Vertical Project: Surrealist Collage

Below are three more influential collage artists that I found whilst collecting research for my vertical project on memory. The artists all have a surrealist element to their work and many are directly influenced by the work of the surrealist movement. I have analyses these artists and used their work as inspired for my own collage work, however mine will be applied to an animation instead of simply a print.

Andrew McGranaham

“I enjoy creating ‘scenes’ that could only exist in another time or dimension but still somehow seem familiar. I’m always challenging myself to do something new and unique. The improvisational and often freeform nature of physical collage is something I’ll never get tired of.”

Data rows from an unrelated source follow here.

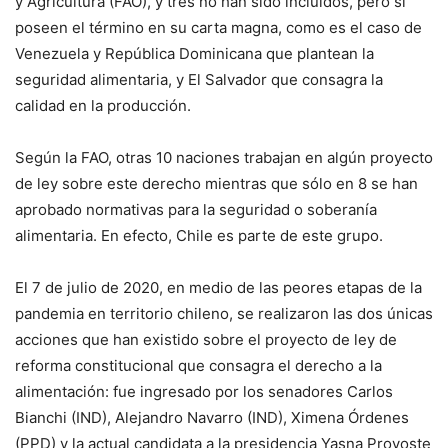
y Agricultura (FAO), y tres no han sido incluidos, pero sí
poseen el término en su carta magna, como es el caso de
Venezuela y República Dominicana que plantean la
seguridad alimentaria, y El Salvador que consagra la
calidad en la producción.
Según la FAO, otras 10 naciones trabajan en algún proyecto
de ley sobre este derecho mientras que sólo en 8 se han
aprobado normativas para la seguridad o soberanía
alimentaria. En efecto, Chile es parte de este grupo.
El 7 de julio de 2020, en medio de las peores etapas de la
pandemia en territorio chileno, se realizaron las dos únicas
acciones que han existido sobre el proyecto de ley de
reforma constitucional que consagra el derecho a la
alimentación: fue ingresado por los senadores Carlos
Bianchi (IND), Alejandro Navarro (IND), Ximena Órdenes
(PPD) y la actual candidata a la presidencia Yasna Provoste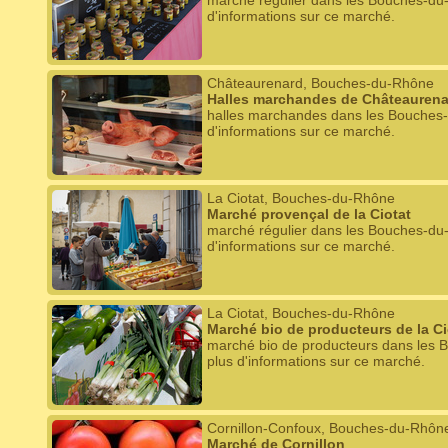
marché régulier dans les Bouches-du
d'informations sur ce marché.
Châteaurenard, Bouches-du-Rhône
Halles marchandes de Châteaurena
halles marchandes dans les Bouches-
d'informations sur ce marché.
La Ciotat, Bouches-du-Rhône
Marché provençal de la Ciotat
marché régulier dans les Bouches-du
d'informations sur ce marché.
La Ciotat, Bouches-du-Rhône
Marché bio de producteurs de la Ci
marché bio de producteurs dans les 
plus d'informations sur ce marché.
Cornillon-Confoux, Bouches-du-Rhôn
Marché de Cornillon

San Diego-based collage artist and graphic designer Andrew McGranaham creates surreal, psychedelic collages inspired by ancient history, science fictions and surrealism. His imagery comes from vintage magazines and books, such as OMNI, LIFE Nature library and National Geographic. His work is far more graphic than that of the other two artists, as seen from the block colours and linear and geometric shapes.

Andrew McGranahan

Andrew McGranahan

Andrew McGranahan

Eugenia Loli

Influence by pop art, dada, and traditional surrealism Eugenia Loli uses photography from scanned vintage magazines and science publications to construct her collaged visual narratives. Her work is most closely related to the aesthetic I aim to achieve in my animation, she takes collaged elements and juxtaposes them into vastly different environments to their initial context, creating surreal and odd scenes.

Eugenia Loli

Eugenia Loli

Eugenia Loli

Sarah Einsenlohr 

The Montana based artist uses collage to create fictional environments from places of existence, this is to highlight the way in which humans have transformed the earth. She transplants the influence of humanity onto collaged images of untouched landscapes from vintage magazines. Her work is cleverly done as she seamlessly blends together collaged elements to create humorous surreal scenes. This level of sophistication when combining collaged elements together is extremely difficult and something I strive to achieve with my own work.

Sarah Eisenlohr

Vertical Project: Alice in Wonderland Dinner Party

We’re All Quite Mad Here! by Elena

Mad Hatters Tea Party by Unknown

Alice in Wonderland (2010) Film Directed by Tim Burton

Hollywood Regency Interior Design by Lisa Gilmore Design

“Yes, that’s it! Said the Hatter with a sigh, it’s always tea time.”
― Lewis Carroll, Alice in Wonderland

For my collage animation the imagery is inspired by the range of tasks and activities the gnomes at the Gnome Sanctuary in Cornwall were depicted taking part in, these tasks range from normal everyday activities to those which are bizarre and outlandish. One section of the gnome sanctuary had a series of gnomes positioned around a large dining table depicted having dinner. When I think of gnomes fairytales spring to mind, and as my animation is intended to also be in a surrealist style I decided to look towards the tea party from  Alice in Wonderland for inspiration for the dinner imagery.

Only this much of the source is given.